A cut in VAT has been proposed by No 10 to curb inflation and help households with the cost of living crisis.
Steve Barclay, the prime minister’s chief of staff, suggested reducing the 20 per cent headline rate of the tax, proposing that a temporary cut would reduce the tax bill for millions and ease inflation, which is at 9.1 per cent — the highest for 40 years.
However, the Treasury is concerned about the cost of the move and has warned that it could ultimately fuel inflation by overstimulating the economy. It has also raised the point that it would benefit wealthy households as well as poorer ones.
Cutting VAT to 17.5 per cent would cost the government about £18 billion.
The prime minister is under mounting pressure from Tory MPs to make good his pledge to reduce the tax burden, which is on course to reach the highest level since the 1940s.
Official figures published yesterday show that more than two million people have become higher-rate taxpayers under Boris Johnson’s government. A total of 6.1 million people now pay the 40 per cent rate of income tax.
People are being pulled into the higher band after Rishi Sunak, the chancellor, froze the top rate of income tax. Economists have suggested that the freeze, which has been described as a “stealth tax” by critics, could raise as much as £21 billion for the Treasury.
Johnson has repeatedly promised to cut taxes. He has told Tory MPs that they are the “biggest single household outgoing” and said the tax burden “must” and “will” come down.
However, his backbenchers are growing impatient and have called on him to give tax cuts priority over infrastructure spending.
Cabinet ministers are privately urging Johnson to fulfil his pledge as soon as possible.
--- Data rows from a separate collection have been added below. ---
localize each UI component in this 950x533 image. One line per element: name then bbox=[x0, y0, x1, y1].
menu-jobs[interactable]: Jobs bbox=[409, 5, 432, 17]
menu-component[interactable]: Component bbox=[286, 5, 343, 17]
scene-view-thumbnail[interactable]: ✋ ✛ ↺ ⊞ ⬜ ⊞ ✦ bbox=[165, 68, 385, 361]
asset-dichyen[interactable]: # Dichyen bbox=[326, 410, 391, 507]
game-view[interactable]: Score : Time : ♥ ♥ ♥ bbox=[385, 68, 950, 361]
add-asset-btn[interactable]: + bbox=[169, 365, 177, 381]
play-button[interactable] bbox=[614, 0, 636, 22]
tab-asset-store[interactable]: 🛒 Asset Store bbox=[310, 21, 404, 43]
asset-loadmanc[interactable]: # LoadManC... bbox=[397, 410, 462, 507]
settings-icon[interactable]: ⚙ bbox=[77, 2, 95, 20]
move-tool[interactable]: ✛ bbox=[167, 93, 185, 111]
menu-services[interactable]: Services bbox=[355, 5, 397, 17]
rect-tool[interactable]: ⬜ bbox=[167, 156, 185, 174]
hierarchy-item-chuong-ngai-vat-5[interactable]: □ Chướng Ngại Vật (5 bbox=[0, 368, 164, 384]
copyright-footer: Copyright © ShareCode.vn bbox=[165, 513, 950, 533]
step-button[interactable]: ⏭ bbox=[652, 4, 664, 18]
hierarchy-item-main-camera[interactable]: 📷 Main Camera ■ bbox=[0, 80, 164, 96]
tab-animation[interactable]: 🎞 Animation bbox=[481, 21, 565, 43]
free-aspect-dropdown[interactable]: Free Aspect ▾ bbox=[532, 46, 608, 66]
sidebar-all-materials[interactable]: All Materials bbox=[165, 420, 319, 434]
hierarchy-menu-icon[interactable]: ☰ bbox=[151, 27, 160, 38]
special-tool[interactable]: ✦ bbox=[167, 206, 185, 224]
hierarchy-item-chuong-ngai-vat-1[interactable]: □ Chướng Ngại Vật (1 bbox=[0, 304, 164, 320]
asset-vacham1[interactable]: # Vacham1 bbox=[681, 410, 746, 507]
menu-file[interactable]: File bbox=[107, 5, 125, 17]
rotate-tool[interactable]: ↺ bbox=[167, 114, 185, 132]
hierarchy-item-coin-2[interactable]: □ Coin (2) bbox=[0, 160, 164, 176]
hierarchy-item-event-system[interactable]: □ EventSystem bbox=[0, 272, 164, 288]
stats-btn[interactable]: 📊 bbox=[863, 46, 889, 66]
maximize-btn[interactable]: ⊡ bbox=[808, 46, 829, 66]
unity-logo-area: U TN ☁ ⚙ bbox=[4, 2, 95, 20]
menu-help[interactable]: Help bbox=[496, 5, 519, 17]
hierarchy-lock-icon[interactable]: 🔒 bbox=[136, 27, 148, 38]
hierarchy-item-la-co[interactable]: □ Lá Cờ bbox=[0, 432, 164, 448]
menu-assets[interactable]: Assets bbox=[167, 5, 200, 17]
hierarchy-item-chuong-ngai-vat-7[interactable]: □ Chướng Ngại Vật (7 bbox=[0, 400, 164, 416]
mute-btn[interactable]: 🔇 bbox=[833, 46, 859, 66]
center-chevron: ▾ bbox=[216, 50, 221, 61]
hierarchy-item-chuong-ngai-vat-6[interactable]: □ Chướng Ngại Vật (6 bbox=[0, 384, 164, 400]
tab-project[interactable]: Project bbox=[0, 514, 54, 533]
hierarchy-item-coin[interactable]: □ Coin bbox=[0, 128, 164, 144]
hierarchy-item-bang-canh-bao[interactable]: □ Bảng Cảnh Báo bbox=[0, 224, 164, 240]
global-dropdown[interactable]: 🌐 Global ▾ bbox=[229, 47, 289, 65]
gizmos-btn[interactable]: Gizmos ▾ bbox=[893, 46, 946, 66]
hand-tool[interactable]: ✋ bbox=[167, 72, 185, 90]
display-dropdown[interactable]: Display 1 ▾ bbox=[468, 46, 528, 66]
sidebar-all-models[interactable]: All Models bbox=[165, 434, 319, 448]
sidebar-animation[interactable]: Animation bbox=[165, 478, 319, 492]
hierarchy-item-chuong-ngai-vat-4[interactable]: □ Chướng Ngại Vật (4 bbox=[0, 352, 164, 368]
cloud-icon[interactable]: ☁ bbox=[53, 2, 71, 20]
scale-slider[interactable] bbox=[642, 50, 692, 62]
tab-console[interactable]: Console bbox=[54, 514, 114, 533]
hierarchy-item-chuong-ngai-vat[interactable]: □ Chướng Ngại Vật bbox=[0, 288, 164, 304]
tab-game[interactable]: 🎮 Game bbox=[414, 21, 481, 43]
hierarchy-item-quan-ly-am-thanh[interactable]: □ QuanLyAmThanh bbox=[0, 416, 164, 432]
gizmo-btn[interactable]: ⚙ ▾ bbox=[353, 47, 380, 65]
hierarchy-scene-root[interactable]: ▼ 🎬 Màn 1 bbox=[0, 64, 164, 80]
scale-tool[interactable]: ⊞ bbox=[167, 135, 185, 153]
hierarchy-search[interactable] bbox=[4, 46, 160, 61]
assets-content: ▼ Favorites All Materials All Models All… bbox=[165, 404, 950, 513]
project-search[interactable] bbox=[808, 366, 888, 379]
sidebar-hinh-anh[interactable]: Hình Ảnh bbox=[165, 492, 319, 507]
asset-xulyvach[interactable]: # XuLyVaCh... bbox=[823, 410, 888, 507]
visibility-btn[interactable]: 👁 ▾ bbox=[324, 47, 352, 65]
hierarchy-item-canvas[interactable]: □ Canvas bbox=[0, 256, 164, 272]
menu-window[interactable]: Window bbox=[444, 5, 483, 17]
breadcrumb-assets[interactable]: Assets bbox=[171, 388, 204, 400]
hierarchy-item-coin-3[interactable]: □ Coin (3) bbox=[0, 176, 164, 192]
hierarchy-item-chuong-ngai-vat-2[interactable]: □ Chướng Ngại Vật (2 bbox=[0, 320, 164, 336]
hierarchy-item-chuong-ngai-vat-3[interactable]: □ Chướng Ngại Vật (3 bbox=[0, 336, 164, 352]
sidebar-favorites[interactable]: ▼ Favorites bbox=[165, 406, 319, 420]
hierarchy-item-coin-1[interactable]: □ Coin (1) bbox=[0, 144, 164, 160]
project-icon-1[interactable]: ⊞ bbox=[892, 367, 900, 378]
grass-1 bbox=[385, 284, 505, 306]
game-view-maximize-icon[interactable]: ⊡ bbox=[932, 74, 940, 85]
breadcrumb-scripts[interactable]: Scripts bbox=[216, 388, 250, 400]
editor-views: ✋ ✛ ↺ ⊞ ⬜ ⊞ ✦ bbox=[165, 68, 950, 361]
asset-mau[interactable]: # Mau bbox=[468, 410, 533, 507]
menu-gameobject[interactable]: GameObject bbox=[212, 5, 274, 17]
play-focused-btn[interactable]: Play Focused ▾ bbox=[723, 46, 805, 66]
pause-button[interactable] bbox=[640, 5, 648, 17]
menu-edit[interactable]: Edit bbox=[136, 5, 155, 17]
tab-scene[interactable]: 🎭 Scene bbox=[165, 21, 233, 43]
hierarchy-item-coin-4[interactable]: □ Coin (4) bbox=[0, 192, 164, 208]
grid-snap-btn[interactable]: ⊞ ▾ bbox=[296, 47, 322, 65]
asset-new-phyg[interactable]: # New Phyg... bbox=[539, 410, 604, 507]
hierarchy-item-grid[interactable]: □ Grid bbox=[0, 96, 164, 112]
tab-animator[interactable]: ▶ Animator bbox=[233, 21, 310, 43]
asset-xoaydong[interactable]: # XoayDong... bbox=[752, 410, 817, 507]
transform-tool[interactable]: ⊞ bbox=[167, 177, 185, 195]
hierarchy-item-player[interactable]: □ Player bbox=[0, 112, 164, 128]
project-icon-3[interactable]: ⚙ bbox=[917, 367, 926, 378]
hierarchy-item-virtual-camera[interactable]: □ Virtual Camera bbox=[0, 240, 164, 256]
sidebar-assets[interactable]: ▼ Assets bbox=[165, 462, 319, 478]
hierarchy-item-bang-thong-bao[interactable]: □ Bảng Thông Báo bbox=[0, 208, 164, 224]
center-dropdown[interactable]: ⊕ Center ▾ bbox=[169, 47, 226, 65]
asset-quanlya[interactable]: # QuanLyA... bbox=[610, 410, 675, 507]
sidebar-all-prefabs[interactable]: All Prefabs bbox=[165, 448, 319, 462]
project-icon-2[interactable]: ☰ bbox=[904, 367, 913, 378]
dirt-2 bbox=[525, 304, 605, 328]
One said that he needed to “electrify” voters with an offer that saved people thousands of pounds. A change in VAT, which is levied on most goods and services with exceptions such as food and children’s clothes, is one option under discussion.
It is understood that Barclay raised the idea of cutting the tax during discussions with the Treasury over the past fortnight. He suggested that it would be “de-inflationary”. A source familiar with the discussions said: “Steve’s been pushing it quite strongly but the Treasury is not buying it.”
Another source said a potential VAT cut was discussed by Treasury officials last month before they decided against it. There were concerns that it could lead to a temporary fall in inflation followed by a longer, deeper recession.
Paul Johnson, head of the Institute for Fiscal Studies, said cutting VAT would be “economically inappropriate”, adding: “It would reduce inflation in the short run because it would reduce prices relative to what they would have been. But it would increase inflation next year. It can’t help in the long run.
“And it could actually lead to higher inflation overall because you would be pumping extra money into an economy where demand is already outstripping supply. Stimulating demand at the moment would be economically inappropriate. On this one the Treasury is right.”
Alistair Darling, a former Labour chancellor, cut VAT from 17.5 per cent to 15 per cent immediately after the financial crisis in 2008. The approach was credited with helping the economic recovery.
However, Paul Johnson said: “A financial crisis was leading to an increase in unemployment and a fall in living standards. Inflation was not the issue. A VAT cut then was appropriate. At the moment ramping up demand when there are clearly supply-side constraints has the potential to make that more problematic.”
A source close to Barclay said: “Steve has reinforced to ministerial colleagues that decisions on tax need to be taken by the prime minister and chancellor and that in exploring options, colleagues need to follow up on the commitments the prime minister made in his letter to MPs at the time of the leadership vote.”
The prime minister said in his letter to Tory MPs on the day of the confidence vote last month: “We will of course devote all our energy to reducing the biggest single household outgoing of all — the tax bill. It must come down, and it will, because that is the best way to deliver the growth we need.”
Martin Lewis, the founder of MoneySavingExpert.com, warned that there was a risk of protests, strikes and even riots if energy bills continued to rise and the government did not provide more financial help.